Kiedy pierwszy raz poczułaś się dorosła?

Kiedy dostałam się na studia i wyjechałam z rodzinnego domu do Szkoły Filmowej w Łodzi. To był mój wybór, moja decyzja i po raz pierwszy poczułam się panią swojego losu. Dopięłam swego, osiągnęłam co chciałam, doprowadziłam do tego ciężką pracą. Potem, kiedy dostałam etat w teatrze i uniezależniłam się finansowo od moich rodziców. Mam od nich ogromne wsparcie. Nikt nigdy nie narzucał mi co mam robić.

Rodzina wciąż jest Twoim fundamentem?

Moi rodzice się rozstali i każde z nich ma swoje własne życie. Z każdym mam osobną relację i jestem dumna widząc jak walczą o swoje szczęście. W związku z tym, dziś, dom jest w mojej głowie czymś zupełnie innym niż był wcześniej, ale fundament dzieciństwa nie zniknie nigdy.
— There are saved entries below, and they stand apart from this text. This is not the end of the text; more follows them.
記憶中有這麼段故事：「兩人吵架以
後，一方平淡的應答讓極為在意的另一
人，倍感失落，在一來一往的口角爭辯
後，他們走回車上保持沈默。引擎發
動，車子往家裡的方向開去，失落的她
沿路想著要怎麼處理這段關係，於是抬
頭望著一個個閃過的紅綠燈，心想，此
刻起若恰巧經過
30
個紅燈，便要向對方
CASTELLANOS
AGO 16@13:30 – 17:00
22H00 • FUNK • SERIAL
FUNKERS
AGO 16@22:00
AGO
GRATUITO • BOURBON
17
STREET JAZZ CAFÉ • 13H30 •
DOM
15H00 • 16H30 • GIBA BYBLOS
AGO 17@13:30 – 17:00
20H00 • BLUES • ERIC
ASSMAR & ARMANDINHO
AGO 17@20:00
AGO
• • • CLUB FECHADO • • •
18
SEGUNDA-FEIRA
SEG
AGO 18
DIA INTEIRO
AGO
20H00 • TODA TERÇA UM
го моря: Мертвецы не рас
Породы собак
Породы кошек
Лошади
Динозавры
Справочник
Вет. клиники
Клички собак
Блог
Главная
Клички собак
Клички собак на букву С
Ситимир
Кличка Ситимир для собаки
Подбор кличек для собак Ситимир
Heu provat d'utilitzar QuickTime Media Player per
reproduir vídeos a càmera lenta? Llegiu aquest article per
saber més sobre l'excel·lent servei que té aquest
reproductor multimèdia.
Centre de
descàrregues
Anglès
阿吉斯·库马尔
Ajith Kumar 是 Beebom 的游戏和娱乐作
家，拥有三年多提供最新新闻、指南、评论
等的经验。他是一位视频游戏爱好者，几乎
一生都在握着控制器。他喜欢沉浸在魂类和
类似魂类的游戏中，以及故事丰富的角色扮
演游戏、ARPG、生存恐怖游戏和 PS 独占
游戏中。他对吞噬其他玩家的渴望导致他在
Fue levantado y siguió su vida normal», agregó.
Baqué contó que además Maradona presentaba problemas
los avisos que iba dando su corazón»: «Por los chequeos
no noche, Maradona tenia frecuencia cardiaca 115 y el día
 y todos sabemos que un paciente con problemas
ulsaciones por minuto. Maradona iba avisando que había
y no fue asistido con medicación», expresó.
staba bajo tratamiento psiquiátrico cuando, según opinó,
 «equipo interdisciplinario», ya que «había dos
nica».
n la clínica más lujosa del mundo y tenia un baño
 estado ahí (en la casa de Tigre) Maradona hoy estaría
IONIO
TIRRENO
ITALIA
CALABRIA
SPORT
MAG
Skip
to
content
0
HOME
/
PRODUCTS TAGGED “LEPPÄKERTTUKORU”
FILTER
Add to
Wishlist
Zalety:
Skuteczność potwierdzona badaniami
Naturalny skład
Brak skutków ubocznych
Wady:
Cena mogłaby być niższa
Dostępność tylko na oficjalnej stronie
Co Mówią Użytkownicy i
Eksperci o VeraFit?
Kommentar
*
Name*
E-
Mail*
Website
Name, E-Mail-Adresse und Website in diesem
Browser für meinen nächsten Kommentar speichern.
Jest stałym punktem odniesienia i czasem, z którym w głowie dealuję. To obraz, z którego wiem, czego na pewno nie chcę powielać, a co chętnie na przyszłość wezmę. 

Dla siebie?

Dla swojej rodziny. Chciałabym zacząć budować własną bazę, tworzyć już swój fundament.

Są momenty, w których tęsknisz do rodziców?
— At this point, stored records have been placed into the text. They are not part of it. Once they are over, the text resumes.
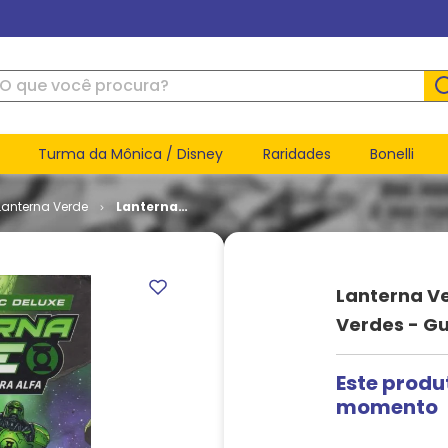
ue você procura?
Turma da Mônica / Disney
Raridades
Bonelli
Lanterna Verde
Lanterna
Verde -
Tropa dos
Lanternas
Verdes -
Lanterna Ve
Guerra
Alfa (Capa
Verdes - Gu
Dura)
Este produ
momento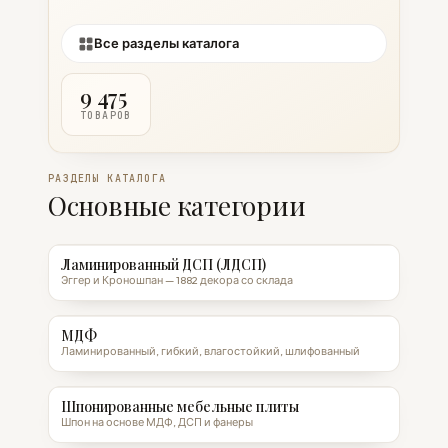
Все разделы каталога
9 475
ТОВАРОВ
РАЗДЕЛЫ КАТАЛОГА
Основные категории
Ламинированный ДСП (ЛДСП)
Эггер и Кроношпан — 1882 декора со склада
МДФ
Ламинированный, гибкий, влагостойкий, шлифованный
Шпонированные мебельные плиты
Шпон на основе МДФ, ДСП и фанеры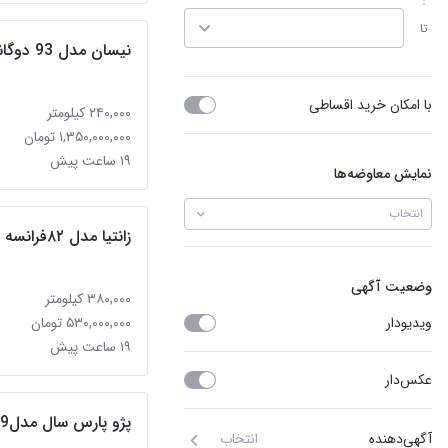
تا
نیسان مدل 93 دوگانه فابریک تناژ پایین
با امکان خرید اقساطی
۲۴۰,۰۰۰ کیلومتر
۱,۳۵۰,۰۰۰,۰۰۰ تومان
۱۹ ساعت پیش
نمایش معاوضه‌ها
انتخاب
زانتیا مدل ۸۲فرانسه
وضعیت آگهی
۳۸۰,۰۰۰ کیلومتر
ویدیو‌دار
۵۳۰,۰۰۰,۰۰۰ تومان
۱۹ ساعت پیش
عکس‌دار
پژو پارس سال مدل1399
آگهی‌دهنده
انتخاب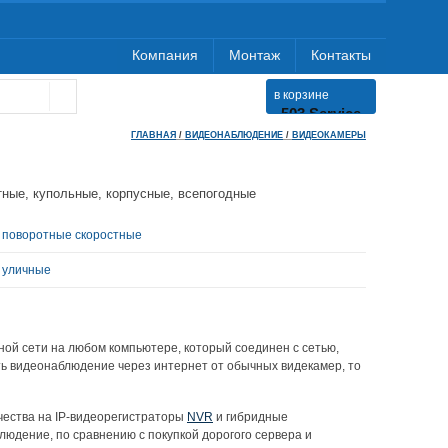
Компания
Монтаж
Контакты
в корзине
503 Service
Temporarily
ГЛАВНАЯ
/
ВИДЕОНАБЛЮДЕНИЕ
/
ВИДЕОКАМЕРЫ
Unavailable
тные, купольные, корпусные, всепогодные
nginx-
reuseport/1.21.1
ы поворотные скоростные
ы уличные
ой сети на любом компьютере, который соединен с сетью,
ть видеонаблюдение через интернет от обычных видекамер, то
чества на IP-видеорегистраторы
NVR
и гибридные
юдение, по сравнению с покупкой дорогого сервера и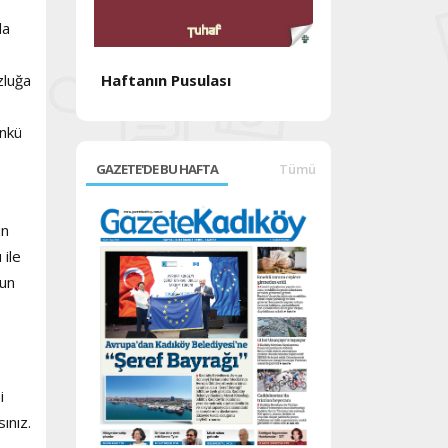
da
Haftanın Pusulası
zluğa
Haftanın Pusul
ünkü
GAZETE'DE BU HAFTA
Tümü
ün
 ile
nun
i
ınız.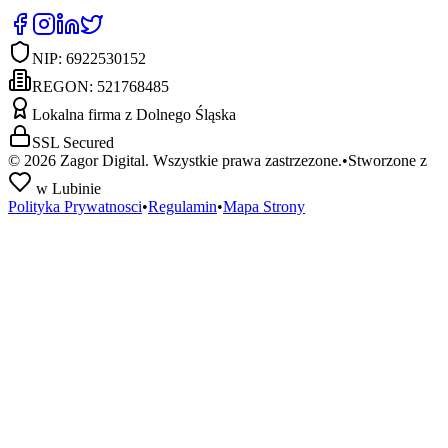
NIP:
6922530152
REGON:
521768485
Lokalna firma z Dolnego Śląska
SSL Secured
©
2026
Zagor Digital. Wszystkie prawa zastrzezone.
•
Stworzone z
w Lubinie
Polityka Prywatnosci
•
Regulamin
•
Mapa Strony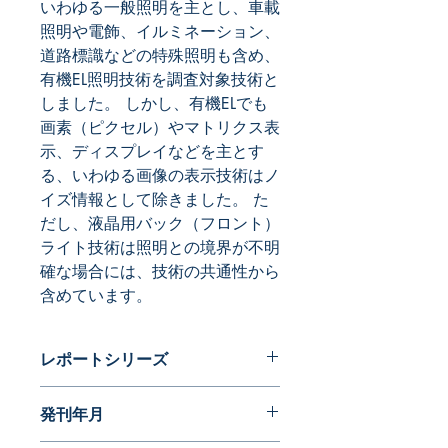
いわゆる一般照明を主とし、車載
照明や電飾、イルミネーション、
道路標識などの特殊照明も含め、
有機EL照明技術を調査対象技術と
しました。 しかし、有機ELでも
画素（ピクセル）やマトリクス表
示、ディスプレイなどを主とす
る、いわゆる画像の表示技術はノ
イズ情報として除きました。 た
だし、液晶用バック（フロント）
ライト技術は照明との境界が不明
確な場合には、技術の共通性から
含めています。
レポートシリーズ
ダイナミックマップ
発刊年月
Wtedy, kiedy jestem najbardziej zagubiona. Ale dziś obserwuję, że chwil, w których czuję, że muszę zadzwonić, bo sama sobie nie poradzę jest coraz mniej. Bardzo długo moja mama była tą osobą, do której w każdej potrzebie dzwoniłam.

Żeby poczuć wsparcie?

Żeby przypomnieć sobie, że jest ktoś, kto bezwarunkowo o mnie dba i komu na mnie po prostu zależy. Wciąż za rodzicami tęsknię i lubię nasze rozmowy, które nigdy nie są kurtuazyjne, dyplomatyczne, zawsze to pogłębiające więzi wymiany. Jestem dumna z naszych relacji, ale teraz, coraz częściej, daję sobie radę sama.

Są sytuacje, w których widzisz, że upodabniasz się do mamy?
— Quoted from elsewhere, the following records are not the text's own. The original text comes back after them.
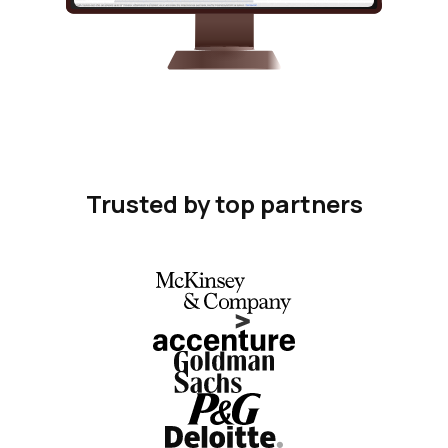
Trusted by top partners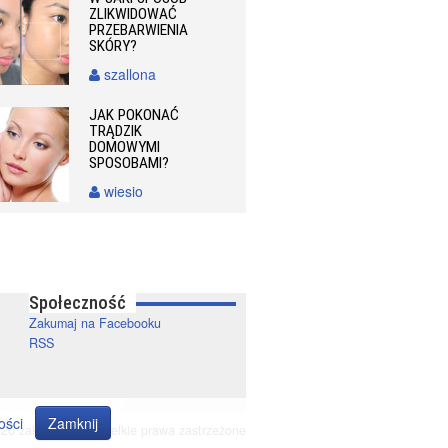
ZLIKWIDOWAĆ
PRZEBARWIENIA
SKÓRY?
szallona
JAK POKONAĆ
TRĄDZIK
DOMOWYMI
SPOSOBAMI?
wiesio
Społeczność
Zakumaj na Facebooku
RSS
ości
Zamknij
20 zakumaj.pl. Wszelkie prawa zastrzeżone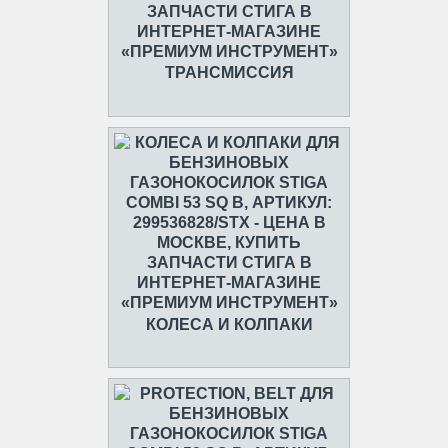
ТРАНСМИССИЯ
КОЛЕСА И КОЛПАКИ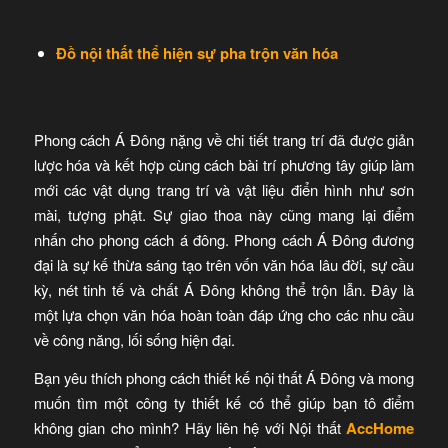
Đồ nội thất thể hiện sự pha trộn văn hóa
Phong cách Á Đông nặng về chi tiết trang trí đã được giản
lược hóa và kết hợp cùng cách bài trí phương tây giúp làm
mới các vật dụng trang trí và vật liệu điển hình như sơn
mài, tượng phật. Sự giao thoa này cũng mang lại điểm
nhấn cho phong cách á đông. Phong cách Á Đông đương
đại là sự kế thừa sáng tạo trên vốn văn hóa lâu đời, sự cầu
kỳ, nét tinh tế và chất Á Đông không thể trộn lẫn. Đây là
một lựa chọn văn hóa hoàn toàn đáp ứng cho các nhu cầu
về công năng, lối sống hiện đại.
Bạn yêu thích phong cách thiết kế nội thất Á Đông và mong
muốn tìm một công ty thiết kế có thể giúp bạn tô điểm
không gian cho mình? Hãy liên hệ với Nội thất
AccHome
W najmniejszych zachowaniach, w gestykulacji, w mimice, w komentarzach, które rzucam mimochodem, w moich przeświadczeniach i teoriach na temat świata, w tym co mi się podoba, a co mi się nie podoba… Mój gust zbudowany jest na bazie jej poczucia smaku i stylu, które doskonale znam.

Twoja mama to artystka, fotografuje. 

Zgadza się. To ona pokazała mi świat sztuki i jej oczami na niego patrzyłam. Często słyszę jak ludzie mówią, że jesteśmy do siebie podobne. Widzę to. Z każdym rokiem coraz bardziej.

Chcesz z tym walczyć?

Czasem, ale głównie to w sobie obserwuję.

Czym jest dla Ciebie poczucie bezpieczeństwa?

Kiedy czuję się akceptowana. Kiedy mogę mówić, tak jak w rozmowie z Tobą, co czuję, co myślę.

Jest coś czego się wstydzisz?

Mnóstwo tego. Bardzo często wstydzę się mówić „nie” w sytuacjach, kiedy coś mi nie odpowiada. Boję się z samej siebie robić jaja.

Brak Ci dystansu?

Chciałabym mieć taki luz, który pozwoli mi nie przejmować się tym, że się obnażę, że ktoś mnie wyśmieje. Jeszcze nie mam na tyle dystansu, żeby nie przywiązując wagi co pomyślą inni, puścić asekuranctwo. I dotyczy to głównie zawodu. A co będzie jak się skompromituję?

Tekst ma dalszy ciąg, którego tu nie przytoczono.